05/06/2009

The American switch in tone in Cairo

The creation of a Palestinian State, the freeze of settlements, the importance to respect the Nuclear Non-proliferation Treaty are all themes that were expected. The position taken by President Obama in his speech to the Muslim world in Cairo this Thursday, if it sharply differs from G.W. Bush’s, is not a surprise. The « innovation » does not lie in major initiatives that the President could have run neither.
Therefore how can we explain the almost unanimous qualification of « historical » of this speech?

« The US-Israeli-Arab relationship now looks like an isosceles triangle. » This is how the Israeli newspaper Haaretz has analyzed the consequences of the presidential statements. For Haaretz, B. Obama placed Arabs and Israelis on an equal footing in his speech. Indeed this Middle Eastern « tour » is full of symbols.
First, in terms of American alliances in the region, Saudi Arabia and Egypt have been confirmed in their role as regional pillars after they have been worried of being put on the sidelines by the new U.S. foreign policy. Then, as many analysts exposed, B. Obama spoke of « Palestine » in his speech instead of « future Palestinian State » as it is usually the case. This is not more than a rhetorical turn, but it obviously has a symbolic weight. His firmness on the issue, despite a recent deterioration of US-Israeli relations, is to be highlighted as well as the recognition of the Palestinian situation as “unbearable”. For the first time, the Israeli tropism was moderated and an American president has dared demanding that Israel respect the rights of the Palestinians. The impact of this discourse will only be assessed after the launch of concrete acts but the tone used by the President was marking.
Finally, B. Obama did not forgot that his speech was directed to Muslims and quotations from the Koran, the assurance of America’s respect for Islam and the affirmation that tradition, religion and modernity are not incompatible were also addressed to a part of Westerners who tend to be worried about Islam.

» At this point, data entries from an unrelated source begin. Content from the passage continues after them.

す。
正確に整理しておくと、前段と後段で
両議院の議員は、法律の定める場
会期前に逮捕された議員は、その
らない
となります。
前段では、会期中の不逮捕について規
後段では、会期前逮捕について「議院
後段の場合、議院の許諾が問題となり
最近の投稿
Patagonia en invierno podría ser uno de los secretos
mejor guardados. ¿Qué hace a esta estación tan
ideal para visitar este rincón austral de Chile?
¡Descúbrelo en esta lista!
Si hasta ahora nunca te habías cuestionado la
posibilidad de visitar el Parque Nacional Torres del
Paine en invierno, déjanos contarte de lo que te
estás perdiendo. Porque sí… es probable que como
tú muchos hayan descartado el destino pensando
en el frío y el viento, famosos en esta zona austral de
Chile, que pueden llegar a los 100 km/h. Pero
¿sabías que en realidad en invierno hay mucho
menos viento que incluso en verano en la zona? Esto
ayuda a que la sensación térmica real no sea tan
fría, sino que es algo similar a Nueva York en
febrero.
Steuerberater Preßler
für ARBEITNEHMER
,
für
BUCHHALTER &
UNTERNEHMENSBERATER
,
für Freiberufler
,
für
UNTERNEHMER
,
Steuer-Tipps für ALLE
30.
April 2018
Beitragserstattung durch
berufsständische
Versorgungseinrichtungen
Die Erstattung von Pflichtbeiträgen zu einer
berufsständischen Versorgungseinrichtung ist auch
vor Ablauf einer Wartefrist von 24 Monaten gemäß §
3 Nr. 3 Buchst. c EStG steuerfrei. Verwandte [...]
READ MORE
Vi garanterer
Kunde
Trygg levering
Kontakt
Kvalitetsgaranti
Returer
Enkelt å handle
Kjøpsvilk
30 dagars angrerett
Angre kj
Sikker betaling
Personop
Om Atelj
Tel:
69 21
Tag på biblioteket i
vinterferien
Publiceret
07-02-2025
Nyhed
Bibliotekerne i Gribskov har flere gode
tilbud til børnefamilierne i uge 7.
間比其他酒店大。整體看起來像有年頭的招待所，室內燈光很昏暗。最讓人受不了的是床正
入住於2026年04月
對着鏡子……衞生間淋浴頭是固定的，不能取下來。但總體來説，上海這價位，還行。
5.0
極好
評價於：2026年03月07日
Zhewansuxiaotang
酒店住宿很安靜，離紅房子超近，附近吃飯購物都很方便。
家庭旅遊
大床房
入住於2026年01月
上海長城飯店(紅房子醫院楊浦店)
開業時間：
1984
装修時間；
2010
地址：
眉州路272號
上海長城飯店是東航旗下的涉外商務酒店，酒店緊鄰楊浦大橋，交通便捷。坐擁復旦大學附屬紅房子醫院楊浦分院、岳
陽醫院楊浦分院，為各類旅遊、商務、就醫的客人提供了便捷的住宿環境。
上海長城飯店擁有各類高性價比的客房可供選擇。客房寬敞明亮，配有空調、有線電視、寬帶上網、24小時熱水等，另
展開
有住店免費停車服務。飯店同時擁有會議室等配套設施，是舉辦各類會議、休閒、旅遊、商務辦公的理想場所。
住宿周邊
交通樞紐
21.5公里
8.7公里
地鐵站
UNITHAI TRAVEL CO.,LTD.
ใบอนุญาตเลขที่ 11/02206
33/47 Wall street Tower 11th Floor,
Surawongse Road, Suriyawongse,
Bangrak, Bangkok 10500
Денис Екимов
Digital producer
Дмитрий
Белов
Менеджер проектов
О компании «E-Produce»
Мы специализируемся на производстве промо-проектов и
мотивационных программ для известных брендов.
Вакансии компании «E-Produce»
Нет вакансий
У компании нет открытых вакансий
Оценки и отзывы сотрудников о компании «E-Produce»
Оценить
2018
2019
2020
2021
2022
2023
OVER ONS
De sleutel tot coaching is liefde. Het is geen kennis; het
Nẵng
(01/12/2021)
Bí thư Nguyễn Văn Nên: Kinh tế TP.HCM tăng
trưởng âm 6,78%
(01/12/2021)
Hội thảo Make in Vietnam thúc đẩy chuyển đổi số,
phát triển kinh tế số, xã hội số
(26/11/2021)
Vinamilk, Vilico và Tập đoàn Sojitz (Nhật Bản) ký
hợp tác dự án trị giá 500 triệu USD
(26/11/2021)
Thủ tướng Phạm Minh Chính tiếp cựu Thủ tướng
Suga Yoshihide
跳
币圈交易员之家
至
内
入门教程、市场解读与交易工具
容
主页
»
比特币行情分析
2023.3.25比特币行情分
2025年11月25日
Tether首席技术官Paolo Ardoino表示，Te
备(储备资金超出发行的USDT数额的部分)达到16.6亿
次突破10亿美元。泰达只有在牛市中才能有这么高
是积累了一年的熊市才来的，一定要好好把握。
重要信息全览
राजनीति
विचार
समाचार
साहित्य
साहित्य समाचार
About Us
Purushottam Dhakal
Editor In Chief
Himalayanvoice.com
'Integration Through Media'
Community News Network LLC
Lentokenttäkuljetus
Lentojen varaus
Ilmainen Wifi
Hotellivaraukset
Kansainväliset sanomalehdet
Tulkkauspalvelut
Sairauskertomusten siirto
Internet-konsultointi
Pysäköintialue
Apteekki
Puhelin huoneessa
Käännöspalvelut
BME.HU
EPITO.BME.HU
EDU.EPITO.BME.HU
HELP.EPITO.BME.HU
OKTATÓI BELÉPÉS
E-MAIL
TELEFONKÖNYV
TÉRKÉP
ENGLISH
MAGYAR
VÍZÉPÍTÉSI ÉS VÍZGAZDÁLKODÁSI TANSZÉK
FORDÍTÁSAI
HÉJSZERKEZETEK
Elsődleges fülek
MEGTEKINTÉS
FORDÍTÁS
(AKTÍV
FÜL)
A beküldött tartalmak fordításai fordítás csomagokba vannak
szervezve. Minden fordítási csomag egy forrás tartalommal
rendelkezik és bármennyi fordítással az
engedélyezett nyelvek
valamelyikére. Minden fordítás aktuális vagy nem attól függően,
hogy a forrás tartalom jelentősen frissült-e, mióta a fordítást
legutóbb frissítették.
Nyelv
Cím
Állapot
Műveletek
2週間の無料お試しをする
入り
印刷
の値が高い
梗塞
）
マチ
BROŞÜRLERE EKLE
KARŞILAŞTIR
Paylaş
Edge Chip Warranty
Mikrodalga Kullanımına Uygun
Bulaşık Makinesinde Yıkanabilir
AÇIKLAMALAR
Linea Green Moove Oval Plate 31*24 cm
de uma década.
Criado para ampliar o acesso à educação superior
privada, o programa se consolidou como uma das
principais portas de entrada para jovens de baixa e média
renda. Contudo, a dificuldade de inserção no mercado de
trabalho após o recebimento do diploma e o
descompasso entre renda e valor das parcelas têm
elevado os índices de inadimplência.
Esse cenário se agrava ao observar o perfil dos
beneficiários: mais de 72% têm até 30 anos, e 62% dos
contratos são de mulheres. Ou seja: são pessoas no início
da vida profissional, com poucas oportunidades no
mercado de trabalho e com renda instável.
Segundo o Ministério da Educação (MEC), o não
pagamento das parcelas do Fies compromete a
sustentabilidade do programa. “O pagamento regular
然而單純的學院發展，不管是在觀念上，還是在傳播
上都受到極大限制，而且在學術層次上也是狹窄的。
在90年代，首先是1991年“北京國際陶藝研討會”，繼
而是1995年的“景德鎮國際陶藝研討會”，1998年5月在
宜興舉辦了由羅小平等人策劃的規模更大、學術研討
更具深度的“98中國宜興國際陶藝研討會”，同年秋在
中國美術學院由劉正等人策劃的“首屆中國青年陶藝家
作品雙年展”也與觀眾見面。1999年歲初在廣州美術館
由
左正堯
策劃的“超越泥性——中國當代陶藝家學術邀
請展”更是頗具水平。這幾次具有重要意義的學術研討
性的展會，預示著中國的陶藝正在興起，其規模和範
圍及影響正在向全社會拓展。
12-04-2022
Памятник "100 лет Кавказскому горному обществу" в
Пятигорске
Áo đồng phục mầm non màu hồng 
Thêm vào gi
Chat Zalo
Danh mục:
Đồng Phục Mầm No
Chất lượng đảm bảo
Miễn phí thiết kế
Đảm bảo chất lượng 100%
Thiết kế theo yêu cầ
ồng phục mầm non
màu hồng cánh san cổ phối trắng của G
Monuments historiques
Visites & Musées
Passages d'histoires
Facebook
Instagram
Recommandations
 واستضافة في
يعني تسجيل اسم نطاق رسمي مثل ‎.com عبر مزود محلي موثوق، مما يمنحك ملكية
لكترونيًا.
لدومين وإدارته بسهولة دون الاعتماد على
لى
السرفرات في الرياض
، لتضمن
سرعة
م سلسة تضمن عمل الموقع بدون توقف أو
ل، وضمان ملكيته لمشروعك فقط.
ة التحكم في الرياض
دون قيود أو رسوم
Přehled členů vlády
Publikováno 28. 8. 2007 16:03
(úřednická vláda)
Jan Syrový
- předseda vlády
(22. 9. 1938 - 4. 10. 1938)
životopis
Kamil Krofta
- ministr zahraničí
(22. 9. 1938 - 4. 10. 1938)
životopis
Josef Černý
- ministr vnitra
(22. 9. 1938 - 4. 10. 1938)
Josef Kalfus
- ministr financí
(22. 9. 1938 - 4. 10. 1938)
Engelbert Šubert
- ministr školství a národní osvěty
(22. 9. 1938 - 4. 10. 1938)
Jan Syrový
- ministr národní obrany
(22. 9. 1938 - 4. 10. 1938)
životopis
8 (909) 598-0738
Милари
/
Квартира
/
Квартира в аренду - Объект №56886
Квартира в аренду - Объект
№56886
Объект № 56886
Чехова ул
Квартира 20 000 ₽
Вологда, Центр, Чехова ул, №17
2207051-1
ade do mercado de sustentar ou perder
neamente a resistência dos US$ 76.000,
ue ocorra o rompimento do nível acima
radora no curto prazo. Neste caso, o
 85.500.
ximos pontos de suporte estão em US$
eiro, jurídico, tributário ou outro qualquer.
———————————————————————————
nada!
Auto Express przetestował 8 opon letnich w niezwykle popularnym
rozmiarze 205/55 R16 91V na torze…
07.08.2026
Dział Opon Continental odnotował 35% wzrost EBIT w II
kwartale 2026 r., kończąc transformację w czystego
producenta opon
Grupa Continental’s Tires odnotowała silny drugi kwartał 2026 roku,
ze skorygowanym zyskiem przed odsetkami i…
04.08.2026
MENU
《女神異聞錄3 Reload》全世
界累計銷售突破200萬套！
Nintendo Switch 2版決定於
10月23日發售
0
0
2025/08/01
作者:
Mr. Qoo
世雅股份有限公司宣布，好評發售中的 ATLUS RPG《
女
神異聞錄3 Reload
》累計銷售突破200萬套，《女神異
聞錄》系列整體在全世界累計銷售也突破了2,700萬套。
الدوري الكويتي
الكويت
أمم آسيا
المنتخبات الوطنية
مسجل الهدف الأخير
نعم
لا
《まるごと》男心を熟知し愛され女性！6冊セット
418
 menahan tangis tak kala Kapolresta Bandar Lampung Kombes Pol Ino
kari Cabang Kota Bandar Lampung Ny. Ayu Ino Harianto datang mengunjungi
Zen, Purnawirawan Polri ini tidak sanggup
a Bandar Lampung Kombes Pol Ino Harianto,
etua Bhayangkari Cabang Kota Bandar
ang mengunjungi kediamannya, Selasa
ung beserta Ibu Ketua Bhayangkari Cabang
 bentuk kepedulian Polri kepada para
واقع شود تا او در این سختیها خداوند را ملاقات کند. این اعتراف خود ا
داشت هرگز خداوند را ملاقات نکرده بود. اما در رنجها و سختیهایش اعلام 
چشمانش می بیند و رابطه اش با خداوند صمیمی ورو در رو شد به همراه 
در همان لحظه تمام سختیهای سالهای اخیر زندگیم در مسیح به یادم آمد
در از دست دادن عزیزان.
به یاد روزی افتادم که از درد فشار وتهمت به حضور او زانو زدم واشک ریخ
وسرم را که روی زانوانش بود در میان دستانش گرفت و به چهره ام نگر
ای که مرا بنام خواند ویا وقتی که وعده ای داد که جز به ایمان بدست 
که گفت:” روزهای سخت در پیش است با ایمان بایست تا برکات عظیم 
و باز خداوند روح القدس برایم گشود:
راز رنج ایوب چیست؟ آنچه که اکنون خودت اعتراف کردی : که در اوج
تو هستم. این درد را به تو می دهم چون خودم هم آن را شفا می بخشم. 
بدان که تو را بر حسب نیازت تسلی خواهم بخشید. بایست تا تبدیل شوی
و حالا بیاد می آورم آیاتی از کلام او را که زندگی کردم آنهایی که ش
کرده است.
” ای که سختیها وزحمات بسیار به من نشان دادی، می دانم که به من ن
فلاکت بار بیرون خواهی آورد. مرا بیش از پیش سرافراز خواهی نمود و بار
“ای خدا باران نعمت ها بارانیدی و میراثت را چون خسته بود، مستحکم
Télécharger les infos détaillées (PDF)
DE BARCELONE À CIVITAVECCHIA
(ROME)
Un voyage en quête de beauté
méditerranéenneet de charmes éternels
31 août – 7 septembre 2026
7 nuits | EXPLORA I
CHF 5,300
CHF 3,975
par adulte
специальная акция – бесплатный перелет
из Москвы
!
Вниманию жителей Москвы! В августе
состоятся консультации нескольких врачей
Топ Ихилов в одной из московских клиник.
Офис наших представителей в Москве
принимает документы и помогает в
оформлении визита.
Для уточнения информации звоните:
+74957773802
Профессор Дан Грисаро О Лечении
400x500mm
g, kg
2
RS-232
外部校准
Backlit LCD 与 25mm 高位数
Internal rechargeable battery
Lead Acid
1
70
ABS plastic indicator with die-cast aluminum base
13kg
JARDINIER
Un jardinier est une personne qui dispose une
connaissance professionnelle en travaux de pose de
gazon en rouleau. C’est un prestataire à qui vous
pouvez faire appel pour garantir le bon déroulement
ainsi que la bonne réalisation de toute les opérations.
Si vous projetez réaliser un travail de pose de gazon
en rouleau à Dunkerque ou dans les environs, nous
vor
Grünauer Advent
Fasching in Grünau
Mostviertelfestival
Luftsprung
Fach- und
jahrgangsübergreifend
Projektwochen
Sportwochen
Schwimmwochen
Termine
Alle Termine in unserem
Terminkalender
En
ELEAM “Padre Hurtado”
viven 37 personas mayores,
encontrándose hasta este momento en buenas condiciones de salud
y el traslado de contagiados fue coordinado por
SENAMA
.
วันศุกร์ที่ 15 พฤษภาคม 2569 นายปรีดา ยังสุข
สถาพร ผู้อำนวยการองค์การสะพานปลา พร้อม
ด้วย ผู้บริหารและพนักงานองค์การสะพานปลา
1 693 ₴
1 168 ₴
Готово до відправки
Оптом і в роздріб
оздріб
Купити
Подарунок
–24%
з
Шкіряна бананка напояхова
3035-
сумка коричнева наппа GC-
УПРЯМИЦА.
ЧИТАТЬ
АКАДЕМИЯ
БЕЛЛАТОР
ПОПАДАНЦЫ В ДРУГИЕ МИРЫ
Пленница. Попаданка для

Moreover, this speech is « historical » in that it reflects the American desire to loudly and clearly proclaim a break from the previous administration. « Reassuring » and « restore confidence » were the key-words of this trip. Reassuring the Muslim world by promising that the United States are not at war against Islam but against extremism, but also reassuring Europeans who feared that America could drag them into a « clash of civilizations. » In addressing the Middle East, B. Obama has actually sent a strong signal to the world: the United States is now aware that “the less it will use its power, the more powerful it will be”. However, this new American tone will have to be translated into concrete actions if B. Obama wishes to convince the Arabic populations.

In Cairo, President Obama did not only propose a new vision of peaceful and constructive relations between the United States and the Arab-Muslim world, he also proposed a new American awareness of the duties a « hyper-power » has to fulfill.